▶ AIM OF THE EXERCISE:
A stretch of the entries below is to be set down exactly, running from the line with "Här kan ni boka in avmaskning, vaccination" through the line with "Re: Sehprothesen las", both included, and no other line.

+++ GIVEN ENTRIES

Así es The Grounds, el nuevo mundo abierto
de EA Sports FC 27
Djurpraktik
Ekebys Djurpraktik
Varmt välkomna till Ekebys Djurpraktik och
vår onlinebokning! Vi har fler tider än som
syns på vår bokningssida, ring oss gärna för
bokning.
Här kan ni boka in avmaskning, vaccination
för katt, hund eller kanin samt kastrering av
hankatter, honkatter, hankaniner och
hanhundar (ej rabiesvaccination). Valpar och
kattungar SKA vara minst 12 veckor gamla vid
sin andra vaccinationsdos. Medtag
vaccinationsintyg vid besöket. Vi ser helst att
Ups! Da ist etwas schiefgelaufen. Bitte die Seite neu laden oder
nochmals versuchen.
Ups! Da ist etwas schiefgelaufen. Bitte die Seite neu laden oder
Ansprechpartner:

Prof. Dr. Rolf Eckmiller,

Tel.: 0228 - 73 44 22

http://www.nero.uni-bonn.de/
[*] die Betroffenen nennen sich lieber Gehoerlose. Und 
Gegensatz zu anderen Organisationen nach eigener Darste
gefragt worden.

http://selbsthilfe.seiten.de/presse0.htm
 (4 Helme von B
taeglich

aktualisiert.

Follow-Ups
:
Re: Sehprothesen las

++++++
+++ GIVEN ENTRIES

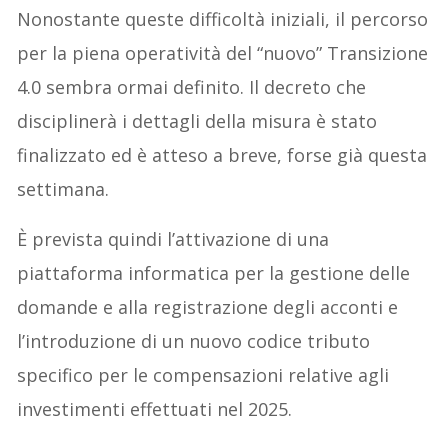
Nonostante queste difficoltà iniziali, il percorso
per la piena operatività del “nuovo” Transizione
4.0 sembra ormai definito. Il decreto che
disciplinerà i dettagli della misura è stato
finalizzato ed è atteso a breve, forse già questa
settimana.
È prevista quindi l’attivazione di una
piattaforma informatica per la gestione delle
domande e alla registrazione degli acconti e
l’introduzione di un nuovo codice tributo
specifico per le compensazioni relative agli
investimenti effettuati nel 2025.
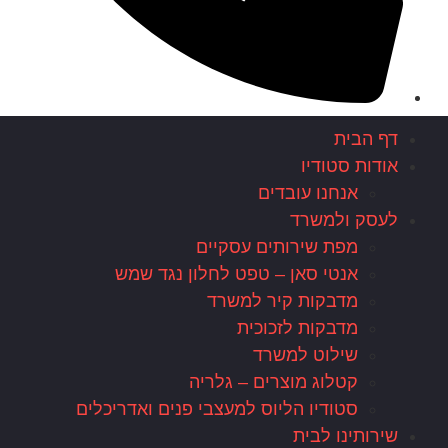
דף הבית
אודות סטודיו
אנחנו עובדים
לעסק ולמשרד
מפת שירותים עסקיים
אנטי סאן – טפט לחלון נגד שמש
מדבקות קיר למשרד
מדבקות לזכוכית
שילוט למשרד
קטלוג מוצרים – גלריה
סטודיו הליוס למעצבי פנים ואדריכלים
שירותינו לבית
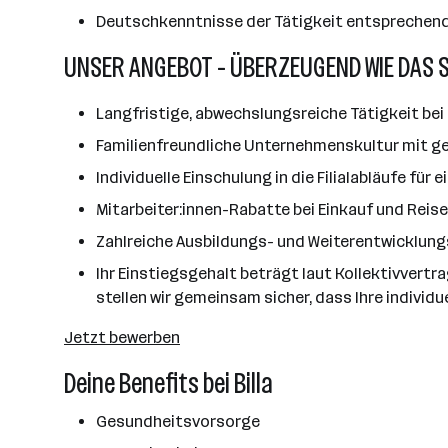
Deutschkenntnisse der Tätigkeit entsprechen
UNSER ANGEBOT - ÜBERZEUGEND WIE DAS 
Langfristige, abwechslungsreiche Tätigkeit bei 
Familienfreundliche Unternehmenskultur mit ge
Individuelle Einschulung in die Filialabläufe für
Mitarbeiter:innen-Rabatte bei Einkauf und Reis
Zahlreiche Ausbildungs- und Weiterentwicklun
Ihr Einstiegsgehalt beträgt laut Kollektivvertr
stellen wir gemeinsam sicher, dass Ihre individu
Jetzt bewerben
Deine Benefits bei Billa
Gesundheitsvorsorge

++++++

▶ TASK RESPONSE:
Här kan ni boka in avmaskning, vaccination
för katt, hund eller kanin samt kastrering av
hankatter, honkatter, hankaniner och
hanhundar (ej rabiesvaccination). Valpar och
kattungar SKA vara minst 12 veckor gamla vid
sin andra vaccinationsdos. Medtag
vaccinationsintyg vid besöket. Vi ser helst att
Ups! Da ist etwas schiefgelaufen. Bitte die Seite neu laden oder
nochmals versuchen.
Ups! Da ist etwas schiefgelaufen. Bitte die Seite neu laden oder
Ansprechpartner:

Prof. Dr. Rolf Eckmiller,

Tel.: 0228 - 73 44 22

http://www.nero.uni-bonn.de/
[*] die Betroffenen nennen sich lieber Gehoerlose. Und 
Gegensatz zu anderen Organisationen nach eigener Darste
gefragt worden.

http://selbsthilfe.seiten.de/presse0.htm
 (4 Helme von B
taeglich

aktualisiert.

Follow-Ups
:
Re: Sehprothesen las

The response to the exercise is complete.